By 2021, I gave my savings to a friend trading crypto and got decent returns, but I wasn’t sure if it was Halal. Later, in early 2022, another friend recommended Risevest. They had different investment options, but my Muslim friend advised me to stick with their real estate plan.

I invest naira every month, which they convert to dollars. Once my plan matures, I can withdraw with returns. This is considered Halal because my funds are pooled and used to purchase a property in the U.S., which is then rented out and managed by experts to generate rental returns for me. It’s a medium-risk investment, and I earn between 12% and 15% returns annually.

Ahmed* (32, Business owner) 

I started a Halal investment group five years ago when I realised many Muslims like me wanted to grow their money the right way. Today, we’re a community of  70 investors pooling funds into ethical stocks, tech startups, and agricultural commodities (Halal mutual fund), with an investment portfolio now worth $200,000.

If I can’t easily confirm that a company’s operations are Halal, I simply don’t invest. 

Bottom Line

Halal investments are about building wealth correctly while staying true to your faith.

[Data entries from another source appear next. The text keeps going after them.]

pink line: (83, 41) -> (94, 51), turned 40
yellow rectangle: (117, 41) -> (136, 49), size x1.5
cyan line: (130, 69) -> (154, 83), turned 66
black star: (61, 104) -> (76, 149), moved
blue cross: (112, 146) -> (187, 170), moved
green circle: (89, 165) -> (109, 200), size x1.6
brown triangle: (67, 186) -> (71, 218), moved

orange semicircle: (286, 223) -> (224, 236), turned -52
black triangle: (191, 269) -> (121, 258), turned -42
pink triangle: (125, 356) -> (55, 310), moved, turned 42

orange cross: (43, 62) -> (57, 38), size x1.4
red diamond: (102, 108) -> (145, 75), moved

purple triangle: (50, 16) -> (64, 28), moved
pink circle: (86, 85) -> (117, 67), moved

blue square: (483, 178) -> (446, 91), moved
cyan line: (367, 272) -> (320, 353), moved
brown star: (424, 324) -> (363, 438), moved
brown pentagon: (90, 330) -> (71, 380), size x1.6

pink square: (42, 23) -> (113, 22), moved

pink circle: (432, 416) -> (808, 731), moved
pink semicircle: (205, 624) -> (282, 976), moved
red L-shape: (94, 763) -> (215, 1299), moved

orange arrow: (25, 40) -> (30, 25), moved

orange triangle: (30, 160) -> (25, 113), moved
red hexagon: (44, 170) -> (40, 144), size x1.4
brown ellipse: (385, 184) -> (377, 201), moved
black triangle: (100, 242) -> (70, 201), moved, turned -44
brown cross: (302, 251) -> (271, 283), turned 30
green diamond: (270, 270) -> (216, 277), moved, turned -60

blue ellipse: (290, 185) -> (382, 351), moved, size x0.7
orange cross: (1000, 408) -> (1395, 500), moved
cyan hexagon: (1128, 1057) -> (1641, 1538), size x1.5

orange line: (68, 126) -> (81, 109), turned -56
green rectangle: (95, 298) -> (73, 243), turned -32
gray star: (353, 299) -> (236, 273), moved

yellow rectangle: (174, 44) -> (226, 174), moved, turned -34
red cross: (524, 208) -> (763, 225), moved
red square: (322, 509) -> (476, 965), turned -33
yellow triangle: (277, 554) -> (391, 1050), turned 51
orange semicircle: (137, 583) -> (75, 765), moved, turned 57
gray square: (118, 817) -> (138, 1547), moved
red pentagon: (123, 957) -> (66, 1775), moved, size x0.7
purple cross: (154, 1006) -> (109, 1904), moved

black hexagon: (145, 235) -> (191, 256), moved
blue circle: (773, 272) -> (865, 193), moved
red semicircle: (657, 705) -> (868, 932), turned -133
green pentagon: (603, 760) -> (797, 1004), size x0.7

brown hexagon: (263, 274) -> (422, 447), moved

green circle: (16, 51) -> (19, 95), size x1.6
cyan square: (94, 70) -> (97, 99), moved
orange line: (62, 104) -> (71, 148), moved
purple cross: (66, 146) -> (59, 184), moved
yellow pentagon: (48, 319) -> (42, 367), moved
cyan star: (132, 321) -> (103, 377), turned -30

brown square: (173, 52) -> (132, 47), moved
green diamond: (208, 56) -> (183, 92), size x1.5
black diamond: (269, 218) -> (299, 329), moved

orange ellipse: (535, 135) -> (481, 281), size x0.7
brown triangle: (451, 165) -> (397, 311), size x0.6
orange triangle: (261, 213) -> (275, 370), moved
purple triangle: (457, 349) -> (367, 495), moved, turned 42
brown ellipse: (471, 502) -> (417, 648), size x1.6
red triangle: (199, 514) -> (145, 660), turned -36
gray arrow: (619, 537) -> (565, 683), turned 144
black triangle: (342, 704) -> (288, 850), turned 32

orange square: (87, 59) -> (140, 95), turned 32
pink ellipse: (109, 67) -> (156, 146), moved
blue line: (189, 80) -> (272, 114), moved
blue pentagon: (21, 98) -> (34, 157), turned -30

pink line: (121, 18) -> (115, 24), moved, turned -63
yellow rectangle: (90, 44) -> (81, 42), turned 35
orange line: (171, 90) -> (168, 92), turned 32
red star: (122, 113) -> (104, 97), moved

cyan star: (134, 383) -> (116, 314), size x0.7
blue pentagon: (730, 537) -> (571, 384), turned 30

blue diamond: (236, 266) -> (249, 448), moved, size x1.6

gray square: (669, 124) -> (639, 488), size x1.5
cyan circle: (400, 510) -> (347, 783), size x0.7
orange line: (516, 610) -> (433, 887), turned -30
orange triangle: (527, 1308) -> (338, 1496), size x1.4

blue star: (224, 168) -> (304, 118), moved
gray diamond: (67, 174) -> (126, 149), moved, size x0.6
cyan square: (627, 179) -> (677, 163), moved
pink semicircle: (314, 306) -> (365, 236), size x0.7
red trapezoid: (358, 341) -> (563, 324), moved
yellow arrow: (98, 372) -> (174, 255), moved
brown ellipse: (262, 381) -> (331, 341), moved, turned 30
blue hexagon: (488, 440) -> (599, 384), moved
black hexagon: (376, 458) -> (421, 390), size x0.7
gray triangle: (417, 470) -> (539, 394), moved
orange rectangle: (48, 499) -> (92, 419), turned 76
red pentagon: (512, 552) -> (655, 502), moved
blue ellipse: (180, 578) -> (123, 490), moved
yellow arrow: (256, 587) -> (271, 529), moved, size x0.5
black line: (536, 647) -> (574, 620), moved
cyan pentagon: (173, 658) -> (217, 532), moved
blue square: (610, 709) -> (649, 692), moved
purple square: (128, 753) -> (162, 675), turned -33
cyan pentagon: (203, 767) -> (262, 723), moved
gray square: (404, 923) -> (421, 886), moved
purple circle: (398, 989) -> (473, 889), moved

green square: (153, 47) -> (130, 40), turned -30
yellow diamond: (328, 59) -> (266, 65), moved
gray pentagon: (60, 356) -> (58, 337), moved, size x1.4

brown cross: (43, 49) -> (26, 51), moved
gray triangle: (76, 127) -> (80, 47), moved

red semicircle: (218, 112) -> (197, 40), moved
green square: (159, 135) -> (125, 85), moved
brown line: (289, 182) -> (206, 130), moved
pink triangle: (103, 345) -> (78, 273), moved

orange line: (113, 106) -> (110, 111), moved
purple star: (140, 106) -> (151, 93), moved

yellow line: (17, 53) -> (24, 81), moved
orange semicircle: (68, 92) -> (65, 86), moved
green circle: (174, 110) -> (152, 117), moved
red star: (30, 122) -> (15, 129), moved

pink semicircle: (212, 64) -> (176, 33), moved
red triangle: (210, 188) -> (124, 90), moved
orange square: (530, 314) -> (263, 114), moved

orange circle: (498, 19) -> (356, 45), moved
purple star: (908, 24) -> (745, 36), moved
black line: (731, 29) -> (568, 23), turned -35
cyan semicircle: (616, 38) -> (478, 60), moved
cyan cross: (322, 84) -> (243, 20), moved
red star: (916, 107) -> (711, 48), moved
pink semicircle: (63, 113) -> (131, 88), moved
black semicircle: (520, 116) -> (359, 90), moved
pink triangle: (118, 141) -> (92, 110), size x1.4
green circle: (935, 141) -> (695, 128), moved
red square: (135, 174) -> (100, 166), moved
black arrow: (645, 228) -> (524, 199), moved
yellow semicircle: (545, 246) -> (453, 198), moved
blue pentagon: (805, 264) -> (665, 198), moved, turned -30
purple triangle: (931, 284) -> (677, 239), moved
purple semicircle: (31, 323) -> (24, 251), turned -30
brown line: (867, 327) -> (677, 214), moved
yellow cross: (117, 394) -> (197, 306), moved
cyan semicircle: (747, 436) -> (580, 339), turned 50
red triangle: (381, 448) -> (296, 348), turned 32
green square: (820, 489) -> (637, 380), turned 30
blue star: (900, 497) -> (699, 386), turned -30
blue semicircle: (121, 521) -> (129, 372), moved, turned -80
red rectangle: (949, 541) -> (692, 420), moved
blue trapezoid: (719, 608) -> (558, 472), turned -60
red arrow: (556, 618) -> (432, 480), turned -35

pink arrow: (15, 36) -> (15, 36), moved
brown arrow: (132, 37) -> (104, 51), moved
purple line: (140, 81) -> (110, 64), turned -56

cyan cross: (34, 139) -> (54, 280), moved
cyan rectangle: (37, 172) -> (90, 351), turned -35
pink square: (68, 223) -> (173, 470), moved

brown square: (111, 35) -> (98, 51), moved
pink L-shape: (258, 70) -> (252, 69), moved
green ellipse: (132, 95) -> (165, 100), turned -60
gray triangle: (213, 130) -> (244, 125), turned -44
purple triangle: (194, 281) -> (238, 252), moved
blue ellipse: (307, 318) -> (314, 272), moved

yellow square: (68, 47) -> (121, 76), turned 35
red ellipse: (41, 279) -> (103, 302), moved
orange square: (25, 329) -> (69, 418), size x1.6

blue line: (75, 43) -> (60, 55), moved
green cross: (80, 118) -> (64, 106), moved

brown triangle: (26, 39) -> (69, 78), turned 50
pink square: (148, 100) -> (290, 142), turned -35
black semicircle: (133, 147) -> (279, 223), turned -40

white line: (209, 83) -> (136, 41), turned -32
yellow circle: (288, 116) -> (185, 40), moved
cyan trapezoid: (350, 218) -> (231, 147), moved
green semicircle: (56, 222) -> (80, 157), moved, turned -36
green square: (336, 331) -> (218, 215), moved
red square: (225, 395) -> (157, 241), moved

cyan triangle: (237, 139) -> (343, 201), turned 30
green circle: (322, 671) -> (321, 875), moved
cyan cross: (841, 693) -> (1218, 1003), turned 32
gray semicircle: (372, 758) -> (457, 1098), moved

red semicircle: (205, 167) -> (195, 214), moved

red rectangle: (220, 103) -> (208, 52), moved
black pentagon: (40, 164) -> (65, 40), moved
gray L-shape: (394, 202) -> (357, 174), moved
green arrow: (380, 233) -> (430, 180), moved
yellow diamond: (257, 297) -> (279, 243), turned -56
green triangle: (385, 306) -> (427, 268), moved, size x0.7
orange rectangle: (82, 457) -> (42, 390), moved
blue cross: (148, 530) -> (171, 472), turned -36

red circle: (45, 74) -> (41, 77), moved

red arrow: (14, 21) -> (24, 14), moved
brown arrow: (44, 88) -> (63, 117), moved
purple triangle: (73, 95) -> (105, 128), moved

Whether you’re investing in real estate, Islamic bonds, gold, or halal-compliant stocks, the goal is ethical growth, zero interest, and financial security.

The best part? You can have both; you don’t have to compromise between faith and financial success. So before your next investment, ask yourself: “Is my money working for me in a halal way?” If the answer is yes, you’re already winning.